Figures 1-8 show the average size distributions of particle number, mass of the individual samples together with the time change of mass concentration after suspension. Tables 2 gives the statistical values for the average size distributions of particle number including the aerodynamic diameter of the CMD (count median diameter) of aerosol particles. Table 3 gives statistical values for the average size distributions of particle mass including the aerodynamic diameter MMD (mass median diameter) of aerosol particles.

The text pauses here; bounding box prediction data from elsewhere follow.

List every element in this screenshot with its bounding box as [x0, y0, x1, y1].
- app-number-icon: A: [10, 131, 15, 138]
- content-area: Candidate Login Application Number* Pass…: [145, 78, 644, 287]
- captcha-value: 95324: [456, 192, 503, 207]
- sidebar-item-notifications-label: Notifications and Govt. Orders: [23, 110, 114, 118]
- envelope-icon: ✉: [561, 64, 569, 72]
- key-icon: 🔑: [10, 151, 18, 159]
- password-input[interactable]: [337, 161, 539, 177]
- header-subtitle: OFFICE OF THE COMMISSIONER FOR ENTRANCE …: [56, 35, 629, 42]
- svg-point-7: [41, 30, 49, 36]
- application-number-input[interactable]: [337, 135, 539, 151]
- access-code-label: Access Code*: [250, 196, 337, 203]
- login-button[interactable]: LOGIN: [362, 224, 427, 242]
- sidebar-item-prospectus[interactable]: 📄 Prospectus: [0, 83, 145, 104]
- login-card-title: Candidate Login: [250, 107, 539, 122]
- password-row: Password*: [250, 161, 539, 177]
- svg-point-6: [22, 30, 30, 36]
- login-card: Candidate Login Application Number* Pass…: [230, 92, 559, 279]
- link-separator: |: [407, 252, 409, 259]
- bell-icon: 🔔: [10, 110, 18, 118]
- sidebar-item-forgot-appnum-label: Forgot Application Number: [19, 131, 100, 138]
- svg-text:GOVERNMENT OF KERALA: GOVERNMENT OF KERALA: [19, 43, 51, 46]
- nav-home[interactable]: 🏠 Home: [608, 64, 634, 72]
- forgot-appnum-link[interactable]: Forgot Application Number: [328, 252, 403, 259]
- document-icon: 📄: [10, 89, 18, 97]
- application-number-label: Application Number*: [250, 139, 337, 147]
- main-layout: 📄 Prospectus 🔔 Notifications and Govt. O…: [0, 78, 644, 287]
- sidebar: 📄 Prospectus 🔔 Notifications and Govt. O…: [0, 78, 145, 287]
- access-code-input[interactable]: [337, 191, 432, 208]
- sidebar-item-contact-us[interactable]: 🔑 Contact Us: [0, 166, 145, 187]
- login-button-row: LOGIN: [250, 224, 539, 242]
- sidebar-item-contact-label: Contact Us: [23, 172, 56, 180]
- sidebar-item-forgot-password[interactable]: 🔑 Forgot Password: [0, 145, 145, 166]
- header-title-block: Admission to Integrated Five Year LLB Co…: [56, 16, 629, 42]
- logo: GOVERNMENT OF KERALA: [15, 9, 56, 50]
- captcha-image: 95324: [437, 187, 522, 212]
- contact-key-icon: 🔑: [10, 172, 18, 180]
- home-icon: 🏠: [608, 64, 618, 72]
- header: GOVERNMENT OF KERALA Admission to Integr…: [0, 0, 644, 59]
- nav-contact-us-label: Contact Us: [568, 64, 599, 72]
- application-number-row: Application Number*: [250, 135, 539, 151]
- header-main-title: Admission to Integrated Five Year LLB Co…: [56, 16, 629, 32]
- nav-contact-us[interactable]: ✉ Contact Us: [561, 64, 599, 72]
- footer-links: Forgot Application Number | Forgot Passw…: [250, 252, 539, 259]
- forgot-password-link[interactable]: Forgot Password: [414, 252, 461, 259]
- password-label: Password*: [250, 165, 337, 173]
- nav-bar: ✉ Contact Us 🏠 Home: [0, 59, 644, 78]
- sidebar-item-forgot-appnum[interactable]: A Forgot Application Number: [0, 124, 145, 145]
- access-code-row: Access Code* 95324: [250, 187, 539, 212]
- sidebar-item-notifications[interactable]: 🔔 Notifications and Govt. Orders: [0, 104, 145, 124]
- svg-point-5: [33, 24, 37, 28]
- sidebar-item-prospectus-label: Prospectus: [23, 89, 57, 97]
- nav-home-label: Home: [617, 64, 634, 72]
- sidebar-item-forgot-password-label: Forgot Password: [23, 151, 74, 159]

Fig. 1: Brown coal: a) size distribution of particle number, b) size distribution of particle mass
Fig. 2: The time change of mass concentration after dispersion of brown coal in the resuspension chamber
Fig. 3: Gypsum: a) size distribution of particle number, b) size distribution of particle mass
Fig. 4: The time change of mass concentration after dispersion of gypsum in the resuspension chamber
Fig. 5: Flue ash: a) size distribution of particle number, b) size distribution of particle mass
Fig. 6: The time change of mass concentration after dispersion of flue ash in the resuspension chamber
Fig. 7: Road dust: a) size distribution of particle number, b) size distribution of particle mass
Fig. 8: The time change of mass concentration after dispersion of road dust in the resuspension chamber
Numer Concentration | Brown coal | Gypsum | Dumping site of fresh ash | Coal dust from the road |
Average | 30.91 [#/cm3] | 31.19 [#/cm3] | 37.69 [#/cm3] | 56.8 [#/cm3] |
Median | 30.35 [#/cm3] | 30.98 [#/cm3] | 37.98 [#/cm3] | 58.48 [#/cm3] |
Standard Deviation | 4.92 [#/cm3] | 7.46 [#/cm3] | 7.46 [#/cm3] | 19.09 [#/cm3] |
Particle Diameter | 3.05 μm (CMD) | 3.05 μm (CMD) | 3.05 μm (CMD) | 3.28 μm (CMD) |
Average Particle Size | 1.84 μm | 0.89 μm | 2.64 μm | 3.05 μm |
Maximum Particle Concentration | 46.02 [#/cm3] | 45.42 [#/cm3] | 107.14 [#/cm3] | 95.87 [#/cm3] |
% of mass after sieving | 1.05% | 3.28% | 16.32% | 16.81% |
Table 2: Statistical values for the number concentration of different samples
Brown coal | Gypsum | Dumping site of fresh ash | Coal dust from the road | |
Average | 0.15 [mg/m3] | 0.08 [mg/m3] | 0.27 [mg/m3] | 0.43 [mg/m3] |
Median | 0.12 [mg/m3] | 0.06 [mg/m3] | 0.22 [mg/m3] | 0.42 [mg/m3] |
Standard Deviation | 0.1 [mg/m3] | 0.07 [mg/m3] | 0.2 [mg/m3] | 0.19 [mg/m3] |
Particle Diameter | 1.98 μm (MMD) | 1.84 μm (MMD) | 2.64 μm (MMD) | 11.97 μm (MMD) |
Average Particle Size | 3.78 μm | 3.05 μm | 2.46 μm | 5.42 μm |
Maximum Particle Concentration | 0.79 [mg/m3] | 1.75 [mg/m3] | 1.62 [mg/m3] | 1.54 [mg/m3] |
% of mass after sieving | 1.05% | 3.28% | 16.32% | 16.81% |
Suspended % of total sample mass | 0.01% | 0.01% | 0.19% | 0.32% |
Table 3: Statistical values for the mass concentration of different samples
The average size distributions of particle number and mass of the samples individually dispersed in the resuspension chamber show that the highest average number and mass concentrations are reached by the road dust and flue ash. If the sieved sample (of 10 mg) turned airborne in the chamber, the mass concentration would reach 22.88 mg·m-3. The flue ash sample reached the following average mass concentrations of the dispersed matter: 0.19 %. The other percentages representing the effectively dispersed part of total mass of dry samples are: brown coal 0.01 %, gypsum 0.01 % and road dust 0.32 %. The average number concentration of flue ash reached up to 70 particles per cm3. The size distribution had two peaks, the first around 0.5 μm and the second around 1.3 μm. The average mass concentration reached by the flue ash sample was 0.27 mg·m-3 and the size distribution had two peaks, the first at 4 μm and the second with the maximum between 8-10 μm. The flue ash is transported by conveyor belt directly to the exhausted parts of the lignite mine from the Tušimice power plant. After reaching the location, it is loosely poured onto the dump, where it should be subsequently covered with overburden soil.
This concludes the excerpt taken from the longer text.